SHELTER by Carolyn Benson

Carolyn Benson, a member of Straw Dog, lives at Lathrop Community in Easthampton. Moving to Western Massachusetts over 20 years ago, she discovered Pat Schneider and the AWA method, traveled and wrote with Patricia Lee Lewis’s workshops, and met up with Sara Weinberger and Karen Buchinsky to found Voices from Inside.

SHELTER

I’m sitting on my screened-in porch level with the treetops, listening to the birds. They have settled down in the buoyant heat of a late summer afternoon, exchanging brief comments and an occasional short song. Suddenly two goldfinches rise in the air, create a living flower of twirl and tail and wing. A family of aspens riffles into shadow and light. This is my shelter-at-home, my quarantine, my sequestering from the microscopic virus set out to bring life as we know it to an end. Hitching a ride on the breath of our species, it silently eats its way across the world like a voracious Pacman.

And yet, here I sit.  The contrast between summery light and the silent progress of red dots on the daily maps is unfathomable.  Is this why I feel disjointed much of the time, slightly seasick, bemused, and prone to taking long naps?

I know that my ride on this precarious world is closer to its finish than most, but I cling to stay aboard in the face of this pandemic.  I cling like my mother close to her death, gasping through morphine, breathing like a swimmer at the end of a race.  I cling to a world that is changing faster than any of us can imagine. I cling simply to remember, to watch memories more real than anything that may or may not lie ahead.  I cling for the next good meal, the next Zoom, the next good joke, the next night curled against the back of my love.

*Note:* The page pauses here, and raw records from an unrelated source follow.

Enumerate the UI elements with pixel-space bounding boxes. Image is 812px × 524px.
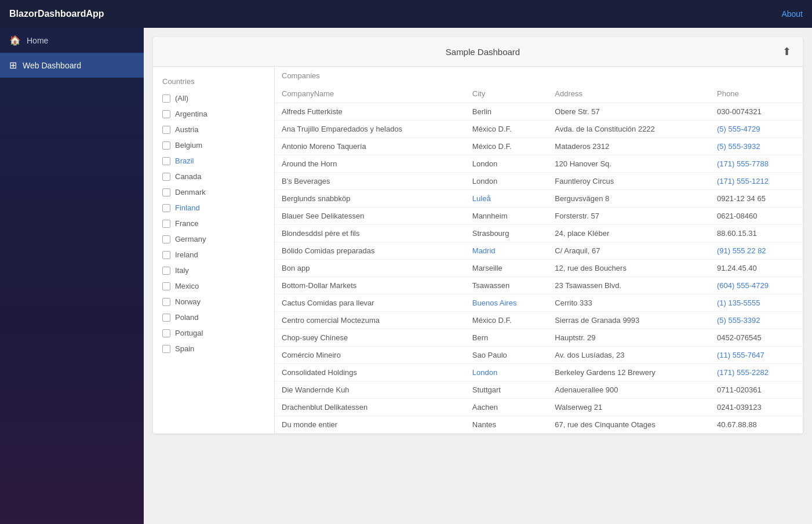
country-item-italy[interactable]: Italy [153, 263, 274, 278]
country-checkbox-brazil[interactable] [162, 157, 170, 165]
td-phone: (171) 555-1212 [710, 173, 803, 190]
country-checkbox-denmark[interactable] [162, 188, 170, 196]
country-checkbox-poland[interactable] [162, 314, 170, 322]
td-company-name: Blauer See Delikatessen [275, 208, 465, 225]
topbar: BlazorDashboardApp About [0, 0, 812, 28]
content-area: Sample Dashboard ⬆ Countries (All)Argent… [144, 28, 812, 524]
country-item-mexico[interactable]: Mexico [153, 278, 274, 294]
country-item-canada[interactable]: Canada [153, 169, 274, 184]
country-checkbox-canada[interactable] [162, 173, 170, 181]
td-phone: (5) 555-3392 [710, 312, 803, 329]
td-company-name: Ana Trujillo Emparedados y helados [275, 121, 465, 138]
main-layout: 🏠 Home ⊞ Web Dashboard Sample Dashboard … [0, 28, 812, 524]
share-button[interactable]: ⬆ [782, 45, 791, 58]
country-checkbox-finland[interactable] [162, 204, 170, 212]
country-item-spain[interactable]: Spain [153, 341, 274, 356]
td-address: Adenauerallee 900 [548, 381, 710, 399]
sidebar: 🏠 Home ⊞ Web Dashboard [0, 28, 144, 524]
td-address: 23 Tsawassen Blvd. [548, 277, 710, 294]
country-item-denmark[interactable]: Denmark [153, 184, 274, 200]
td-city: Stuttgart [465, 381, 548, 399]
td-phone: (171) 555-2282 [710, 364, 803, 381]
country-checkbox-austria[interactable] [162, 126, 170, 134]
td-city: Nantes [465, 416, 548, 434]
td-address: Fauntleroy Circus [548, 173, 710, 190]
td-city: Madrid [465, 242, 548, 260]
country-checkbox-all[interactable] [162, 94, 170, 103]
country-label-italy: Italy [175, 266, 189, 275]
country-checkbox-spain[interactable] [162, 345, 170, 353]
td-phone: 88.60.15.31 [710, 225, 803, 242]
countries-panel-title: Countries [153, 72, 274, 90]
td-company-name: Antonio Moreno Taquería [275, 138, 465, 155]
table-row: Drachenblut DelikatessenAachenWalserweg … [275, 399, 803, 416]
table-row: Berglunds snabbköpLuleåBerguvsvägen 8092… [275, 190, 803, 208]
col-phone: Phone [710, 85, 803, 103]
country-item-france[interactable]: France [153, 216, 274, 231]
td-city: México D.F. [465, 121, 548, 138]
td-company-name: Consolidated Holdings [275, 364, 465, 381]
table-row: Antonio Moreno TaqueríaMéxico D.F.Matade… [275, 138, 803, 155]
td-phone: 030-0074321 [710, 103, 803, 121]
table-row: Die Wandernde KuhStuttgartAdenauerallee … [275, 381, 803, 399]
country-label-canada: Canada [175, 172, 202, 181]
table-row: Alfreds FutterkisteBerlinObere Str. 5703… [275, 103, 803, 121]
country-item-poland[interactable]: Poland [153, 310, 274, 325]
td-address: Berkeley Gardens 12 Brewery [548, 364, 710, 381]
about-link[interactable]: About [781, 9, 803, 19]
country-item-all[interactable]: (All) [153, 90, 274, 106]
table-row: Around the HornLondon120 Hanover Sq.(171… [275, 155, 803, 173]
td-address: 120 Hanover Sq. [548, 155, 710, 173]
td-address: C/ Araquil, 67 [548, 242, 710, 260]
country-label-argentina: Argentina [175, 110, 207, 118]
col-city: City [465, 85, 548, 103]
td-company-name: Blondesddsl père et fils [275, 225, 465, 242]
sidebar-item-home[interactable]: 🏠 Home [0, 28, 144, 53]
country-checkbox-norway[interactable] [162, 298, 170, 306]
table-row: Chop-suey ChineseBernHauptstr. 290452-07… [275, 329, 803, 347]
td-city: México D.F. [465, 312, 548, 329]
table-row: Blondesddsl père et filsStrasbourg24, pl… [275, 225, 803, 242]
country-item-portugal[interactable]: Portugal [153, 325, 274, 341]
country-label-brazil: Brazil [175, 157, 194, 165]
td-company-name: Chop-suey Chinese [275, 329, 465, 347]
td-city: Aachen [465, 399, 548, 416]
table-row: B's BeveragesLondonFauntleroy Circus(171… [275, 173, 803, 190]
td-company-name: Cactus Comidas para llevar [275, 294, 465, 312]
td-phone: 0711-020361 [710, 381, 803, 399]
country-item-germany[interactable]: Germany [153, 231, 274, 247]
country-checkbox-belgium[interactable] [162, 141, 170, 150]
country-checkbox-italy[interactable] [162, 267, 170, 275]
col-address: Address [548, 85, 710, 103]
sidebar-item-web-dashboard[interactable]: ⊞ Web Dashboard [0, 53, 144, 78]
country-checkbox-mexico[interactable] [162, 282, 170, 290]
table-row: Du monde entierNantes67, rue des Cinquan… [275, 416, 803, 434]
country-checkbox-ireland[interactable] [162, 251, 170, 259]
country-item-brazil[interactable]: Brazil [153, 153, 274, 169]
td-address: Forsterstr. 57 [548, 208, 710, 225]
td-address: Mataderos 2312 [548, 138, 710, 155]
country-checkbox-portugal[interactable] [162, 329, 170, 337]
td-city: London [465, 173, 548, 190]
td-address: Obere Str. 57 [548, 103, 710, 121]
country-label-portugal: Portugal [175, 329, 203, 337]
country-checkbox-france[interactable] [162, 220, 170, 228]
td-phone: (5) 555-3932 [710, 138, 803, 155]
country-checkbox-germany[interactable] [162, 235, 170, 243]
country-item-finland[interactable]: Finland [153, 200, 274, 216]
td-address: 12, rue des Bouchers [548, 260, 710, 277]
table-row: Blauer See DelikatessenMannheimForsterst… [275, 208, 803, 225]
country-item-ireland[interactable]: Ireland [153, 247, 274, 263]
country-item-norway[interactable]: Norway [153, 294, 274, 310]
country-item-belgium[interactable]: Belgium [153, 137, 274, 153]
country-item-austria[interactable]: Austria [153, 122, 274, 137]
country-item-argentina[interactable]: Argentina [153, 106, 274, 122]
table-row: Bólido Comidas preparadasMadridC/ Araqui… [275, 242, 803, 260]
app-title: BlazorDashboardApp [9, 9, 104, 19]
companies-table-head: CompanyName City Address Phone [275, 85, 803, 103]
companies-table: CompanyName City Address Phone Alfreds F… [275, 85, 803, 434]
td-phone: 0241-039123 [710, 399, 803, 416]
td-city: Mannheim [465, 208, 548, 225]
country-checkbox-argentina[interactable] [162, 110, 170, 118]
td-city: Marseille [465, 260, 548, 277]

And all the while my insides weep like a rain stick, soundless and mindless and barely perceived.  Weeping for the deaths, the bereaved, the workers, the fearful, and all those who suffer in the grip of this force that has no mercy. And I weep for the poor, who surely will bear the very worst of what is to come.

Each morning anxious starts and strange dreams interrupt each other as I wait for the sun to rise. Yet here among the murmuring birds and whispering trees of late summer, I am rested and consoled.  Like memories, nature’s beauty seems to weather all time.